Review: This Is England ’88

By Jack Deacon

Royalties will be covering the price of the Smiths’ Christmas presents this year – first John Lewis’ Christmas advert featured a rendition of Please, Please, Please Let Me Get What I Want, and now their songs have been used as the soundtrack to one of the best dramas of the year.

BIFF 2007 Final Day - 'This Is England' cast

Photo used under creative commons by Nat. Media Museum


The band may have split up a year before 1988, the year in which the latest instalment of This Is England is set, but the heartache, political standing and representation of ordinary folk in the Smiths’ songs fits the bill.

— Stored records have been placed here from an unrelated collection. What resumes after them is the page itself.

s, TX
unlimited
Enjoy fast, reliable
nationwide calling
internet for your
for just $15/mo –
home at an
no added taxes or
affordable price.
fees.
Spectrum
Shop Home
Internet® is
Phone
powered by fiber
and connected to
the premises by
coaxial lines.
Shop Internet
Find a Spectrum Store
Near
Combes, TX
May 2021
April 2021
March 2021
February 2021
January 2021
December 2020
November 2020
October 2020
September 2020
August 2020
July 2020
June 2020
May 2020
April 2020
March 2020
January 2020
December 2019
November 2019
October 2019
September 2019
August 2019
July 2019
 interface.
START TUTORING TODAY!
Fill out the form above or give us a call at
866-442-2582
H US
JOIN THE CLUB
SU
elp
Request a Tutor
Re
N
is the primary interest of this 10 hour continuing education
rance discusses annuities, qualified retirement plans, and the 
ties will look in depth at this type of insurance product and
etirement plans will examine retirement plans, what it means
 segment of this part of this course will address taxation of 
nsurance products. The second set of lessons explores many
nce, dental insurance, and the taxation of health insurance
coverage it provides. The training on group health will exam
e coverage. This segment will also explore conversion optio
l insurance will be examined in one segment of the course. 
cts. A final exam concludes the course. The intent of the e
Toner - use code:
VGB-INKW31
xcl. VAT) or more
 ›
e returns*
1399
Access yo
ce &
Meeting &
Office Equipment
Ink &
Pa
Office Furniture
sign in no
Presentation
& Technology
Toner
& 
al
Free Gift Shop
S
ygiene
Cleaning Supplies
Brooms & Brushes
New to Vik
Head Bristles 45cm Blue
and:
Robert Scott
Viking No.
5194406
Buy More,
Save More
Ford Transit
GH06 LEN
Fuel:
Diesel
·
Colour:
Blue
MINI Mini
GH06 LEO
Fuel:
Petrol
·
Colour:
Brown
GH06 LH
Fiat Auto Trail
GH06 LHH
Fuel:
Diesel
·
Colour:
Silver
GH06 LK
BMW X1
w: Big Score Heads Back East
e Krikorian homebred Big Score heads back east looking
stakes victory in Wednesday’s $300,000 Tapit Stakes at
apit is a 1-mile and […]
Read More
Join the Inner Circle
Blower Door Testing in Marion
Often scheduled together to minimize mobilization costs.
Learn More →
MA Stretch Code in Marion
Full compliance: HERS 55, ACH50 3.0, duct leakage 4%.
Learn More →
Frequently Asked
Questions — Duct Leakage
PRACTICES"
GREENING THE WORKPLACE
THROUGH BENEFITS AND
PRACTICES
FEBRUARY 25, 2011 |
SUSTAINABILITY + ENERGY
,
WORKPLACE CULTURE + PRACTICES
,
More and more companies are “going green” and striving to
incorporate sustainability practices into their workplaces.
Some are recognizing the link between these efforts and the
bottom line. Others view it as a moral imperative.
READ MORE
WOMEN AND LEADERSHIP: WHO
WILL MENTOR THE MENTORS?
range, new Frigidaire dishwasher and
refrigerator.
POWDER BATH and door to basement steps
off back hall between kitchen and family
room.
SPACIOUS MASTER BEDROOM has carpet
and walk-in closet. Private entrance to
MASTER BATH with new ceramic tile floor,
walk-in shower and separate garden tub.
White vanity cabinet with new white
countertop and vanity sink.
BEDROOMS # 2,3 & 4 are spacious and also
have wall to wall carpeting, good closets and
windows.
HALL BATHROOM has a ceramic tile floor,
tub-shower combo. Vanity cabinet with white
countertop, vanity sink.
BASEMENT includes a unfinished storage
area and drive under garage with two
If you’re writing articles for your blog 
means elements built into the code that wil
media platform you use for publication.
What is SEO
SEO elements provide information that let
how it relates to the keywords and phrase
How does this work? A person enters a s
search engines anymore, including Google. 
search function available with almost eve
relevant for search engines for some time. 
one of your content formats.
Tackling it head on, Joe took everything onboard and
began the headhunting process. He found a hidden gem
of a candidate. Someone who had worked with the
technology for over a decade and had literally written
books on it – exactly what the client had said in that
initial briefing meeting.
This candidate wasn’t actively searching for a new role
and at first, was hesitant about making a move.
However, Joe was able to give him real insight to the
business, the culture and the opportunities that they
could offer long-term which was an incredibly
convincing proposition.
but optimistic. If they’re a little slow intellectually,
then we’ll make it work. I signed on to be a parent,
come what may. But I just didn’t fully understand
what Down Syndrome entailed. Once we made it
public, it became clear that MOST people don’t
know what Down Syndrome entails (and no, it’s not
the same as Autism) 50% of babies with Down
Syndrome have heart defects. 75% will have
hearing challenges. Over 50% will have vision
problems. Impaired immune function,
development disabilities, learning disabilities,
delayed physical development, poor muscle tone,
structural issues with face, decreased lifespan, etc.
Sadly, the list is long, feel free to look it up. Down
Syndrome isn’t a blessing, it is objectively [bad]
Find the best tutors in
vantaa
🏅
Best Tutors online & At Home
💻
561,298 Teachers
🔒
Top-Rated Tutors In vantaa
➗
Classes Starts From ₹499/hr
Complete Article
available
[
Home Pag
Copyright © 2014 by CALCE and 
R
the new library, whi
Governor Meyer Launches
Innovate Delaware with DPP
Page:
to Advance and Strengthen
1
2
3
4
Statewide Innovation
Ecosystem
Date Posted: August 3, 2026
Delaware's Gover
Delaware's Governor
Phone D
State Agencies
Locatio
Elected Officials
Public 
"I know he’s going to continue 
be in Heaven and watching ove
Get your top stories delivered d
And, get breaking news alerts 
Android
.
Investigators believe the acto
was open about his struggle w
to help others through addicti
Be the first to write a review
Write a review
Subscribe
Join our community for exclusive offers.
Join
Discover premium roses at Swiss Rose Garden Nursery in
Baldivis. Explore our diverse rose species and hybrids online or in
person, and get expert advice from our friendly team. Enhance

The authenticity is outstanding and the cast have been quick to accredit this to director Shane Meadows, who always seems capable of combining beauty, poignancy and gritty realism.

He filmed the semi-autobiographical series with digital cameras; recording rehearsals in case a moment of brilliance occurred that couldn’t be replicated. Improvisation was encouraged and Vicky McClure was exiled from the rest of the gang so that she would seem suitably estranged in her role as Lol, Woody’s ex-girlfriend.

Joe Gilgun exemplified how deep the cast got into the mind-set of their characters when he nearly broke down while talking to channel4.com about his character Woody.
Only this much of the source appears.